Мне были внятны все признаки — внезапные молчания, шепотки, рдеющие щеки и, главное, то, что за завтраком он никогда не поднимал на нее глаз. Я выждала месяц и наконец — это было в начале декабря — решительно вошла в его комнату без стука; они лежали вместе, как я и предполагала.
— Стыд и срам! — воскликнула я. Совершенно потеряв голову, он выскочил из постели, она же спокойно посмотрела на меня и улыбнулась. — Вот чему суждено было случиться! — В волнении я невольно повторила фразу из «Трагедии Нортхолта». — Вот они, горькие плоды моего замужества!
Я выбежала из комнаты и, захлопнув за собой дверь, зарыдала как могла громко. Теперь он был в моей власти, опутанный узами прочней любого каната. Теперь не мне, а ему нести бремя вины.
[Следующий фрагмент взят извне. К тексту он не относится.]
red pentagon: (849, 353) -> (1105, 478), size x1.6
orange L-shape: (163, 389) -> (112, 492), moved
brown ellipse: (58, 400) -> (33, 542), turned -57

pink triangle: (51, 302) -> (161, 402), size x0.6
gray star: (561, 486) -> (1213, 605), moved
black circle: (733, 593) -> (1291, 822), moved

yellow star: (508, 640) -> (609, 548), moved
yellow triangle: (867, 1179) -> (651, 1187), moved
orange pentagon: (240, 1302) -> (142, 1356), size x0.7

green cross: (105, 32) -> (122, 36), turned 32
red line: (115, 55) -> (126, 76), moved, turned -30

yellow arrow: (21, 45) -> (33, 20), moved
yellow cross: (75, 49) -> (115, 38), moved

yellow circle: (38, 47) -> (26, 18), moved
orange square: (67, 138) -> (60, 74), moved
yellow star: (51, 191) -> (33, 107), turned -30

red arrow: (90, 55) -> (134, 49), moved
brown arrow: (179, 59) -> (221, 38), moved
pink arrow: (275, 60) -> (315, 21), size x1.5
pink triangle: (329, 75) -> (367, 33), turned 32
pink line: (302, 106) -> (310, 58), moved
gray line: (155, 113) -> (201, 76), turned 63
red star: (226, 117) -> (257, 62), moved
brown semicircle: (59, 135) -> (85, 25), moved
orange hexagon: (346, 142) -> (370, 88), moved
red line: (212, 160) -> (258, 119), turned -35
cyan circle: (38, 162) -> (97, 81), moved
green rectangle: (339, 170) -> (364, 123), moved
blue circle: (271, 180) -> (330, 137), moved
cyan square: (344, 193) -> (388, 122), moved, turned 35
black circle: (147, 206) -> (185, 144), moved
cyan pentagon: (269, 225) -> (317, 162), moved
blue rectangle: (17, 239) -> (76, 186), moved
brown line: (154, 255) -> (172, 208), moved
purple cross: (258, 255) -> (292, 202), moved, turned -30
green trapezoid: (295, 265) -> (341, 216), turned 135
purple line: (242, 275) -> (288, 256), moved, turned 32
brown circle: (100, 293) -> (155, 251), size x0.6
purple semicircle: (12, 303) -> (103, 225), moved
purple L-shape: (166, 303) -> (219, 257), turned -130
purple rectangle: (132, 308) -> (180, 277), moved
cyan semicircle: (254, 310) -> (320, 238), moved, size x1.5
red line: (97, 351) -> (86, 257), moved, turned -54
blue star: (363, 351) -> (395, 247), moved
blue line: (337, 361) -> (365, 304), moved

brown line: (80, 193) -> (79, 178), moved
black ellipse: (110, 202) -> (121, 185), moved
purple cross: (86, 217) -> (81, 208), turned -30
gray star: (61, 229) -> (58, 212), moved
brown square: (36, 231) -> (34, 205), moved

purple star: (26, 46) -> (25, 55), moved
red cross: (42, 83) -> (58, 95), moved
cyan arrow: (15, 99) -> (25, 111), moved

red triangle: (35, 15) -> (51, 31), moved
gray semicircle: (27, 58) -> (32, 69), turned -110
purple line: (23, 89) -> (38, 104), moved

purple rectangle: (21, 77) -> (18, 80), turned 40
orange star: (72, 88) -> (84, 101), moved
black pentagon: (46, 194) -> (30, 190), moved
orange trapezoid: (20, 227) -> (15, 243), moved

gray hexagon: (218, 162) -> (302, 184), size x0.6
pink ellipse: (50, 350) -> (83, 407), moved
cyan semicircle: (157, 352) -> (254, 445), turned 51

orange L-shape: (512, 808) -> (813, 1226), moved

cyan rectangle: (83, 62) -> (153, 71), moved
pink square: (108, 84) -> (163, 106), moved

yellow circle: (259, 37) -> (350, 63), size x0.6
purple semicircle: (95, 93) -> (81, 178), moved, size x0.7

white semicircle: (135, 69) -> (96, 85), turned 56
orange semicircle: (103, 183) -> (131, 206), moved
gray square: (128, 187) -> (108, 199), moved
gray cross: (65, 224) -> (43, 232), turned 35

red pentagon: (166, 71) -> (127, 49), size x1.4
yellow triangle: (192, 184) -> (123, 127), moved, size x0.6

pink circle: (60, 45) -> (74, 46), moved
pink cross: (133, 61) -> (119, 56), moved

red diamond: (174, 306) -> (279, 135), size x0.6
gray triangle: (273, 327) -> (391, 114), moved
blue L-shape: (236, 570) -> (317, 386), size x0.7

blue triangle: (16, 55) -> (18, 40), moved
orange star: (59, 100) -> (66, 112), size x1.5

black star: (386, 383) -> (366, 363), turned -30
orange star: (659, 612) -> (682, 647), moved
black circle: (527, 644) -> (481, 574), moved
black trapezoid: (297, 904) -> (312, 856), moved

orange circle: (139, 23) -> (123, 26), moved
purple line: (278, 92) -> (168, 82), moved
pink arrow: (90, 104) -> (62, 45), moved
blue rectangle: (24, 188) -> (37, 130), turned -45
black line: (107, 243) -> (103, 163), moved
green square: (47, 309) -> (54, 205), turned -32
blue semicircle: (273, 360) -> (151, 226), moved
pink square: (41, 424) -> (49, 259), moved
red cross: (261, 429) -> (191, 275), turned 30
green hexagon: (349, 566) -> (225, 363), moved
Теперь он будет вымаливать у меня прощение и наконец-то я стану хозяйкой в собственном доме.
Я не ошиблась. Он униженно просил меня забыть то, что я видела, и избежать, как он выразился, «семейной трагедии». Он обладал всего лишь второразрядным воображением. Я великодушно, хоть и неохотно, согласилась, и с той поры у меня не было с ним никаких хлопот. Он не дотронулся до Эвлин больше ни разу и, думаю, утешался с проститутками, но до этого мне не было дела. Он был, как мог бы сказать Дэн, прихлопнут и раздавлен.
Их с Эвлин унылые ласки имели, впрочем, одно последствие, которое еще выше подняло меня в домашней иерархии. Спустя примерно три месяца стало ясно, что она понесла.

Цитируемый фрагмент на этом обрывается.